The compromise effect means that consumers are more inclined to choose an option with medium attributes when facing multiple options with multiple attributes. Busyness has become an important and common feature and psychological state of individuals in the contemporary society. Balenciaga, Audi and other high-end brands take busyness as the theme of advertising, trying to arouse consumers’ subjective busyness to affect their consumption behavior. However, previous literature focuses on the objective aspect of busyness — the impact of the lack of time resources on consumption decisions, and pays more attention to the negative effect of busyness, such as the lack of self-control. This paper takes decision-making confidence as an explanation mechanism to explore the impact of consumers’ subjective busyness not caused by time constraints or forced tasks on their preference for compromise option.

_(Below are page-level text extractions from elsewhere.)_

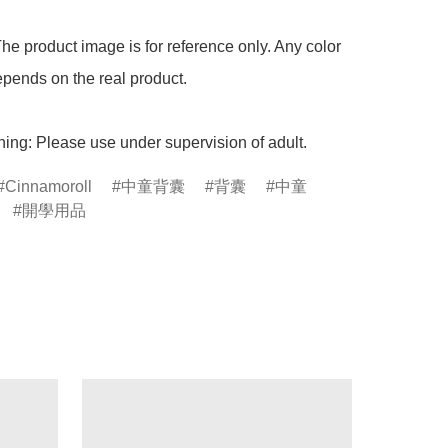
he product image is for reference only. Any color 
pends on the real product.

ing: Please use under supervision of adult.
Cinnamoroll
中童背囊
背囊
中童
開學用品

Six experiments were conducted to verify the hypothesis. Experiment 1 was to examine the effect of subjective busyness on compromise preference and the mediating effect of decision-making confidence. Experiments 2 and 3 respectively tested whether the main effect is significant for products unfamiliar to consumers and in the brand context. Experiment 4 tested the moderating effect of construal level for “busyness”. Experiments 5 and 6 tested whether the main effect, mediating effect and moderating effect were still significant in the hedonic situation. Manipulation methods and scales in the authoritative literature and empirical methods were used in all the experiments to verify the hypothesis.
The results show that subjective busyness can enhance consumers’ self-importance perception, self-worth perception and ability perception, enhance their decision-making confidence, and then make them less likely to make compromise choices. The construal level for “busyness” plays a moderating role. Consumers with a high construal level will abstract “busyness” as high self-worth, while consumers with a low construal level will concrete “busyness” as “need to do a lot of things”. Therefore, subjective busyness has no effect on the latter’s decision-making confidence, and does not affect their preference for compromise option.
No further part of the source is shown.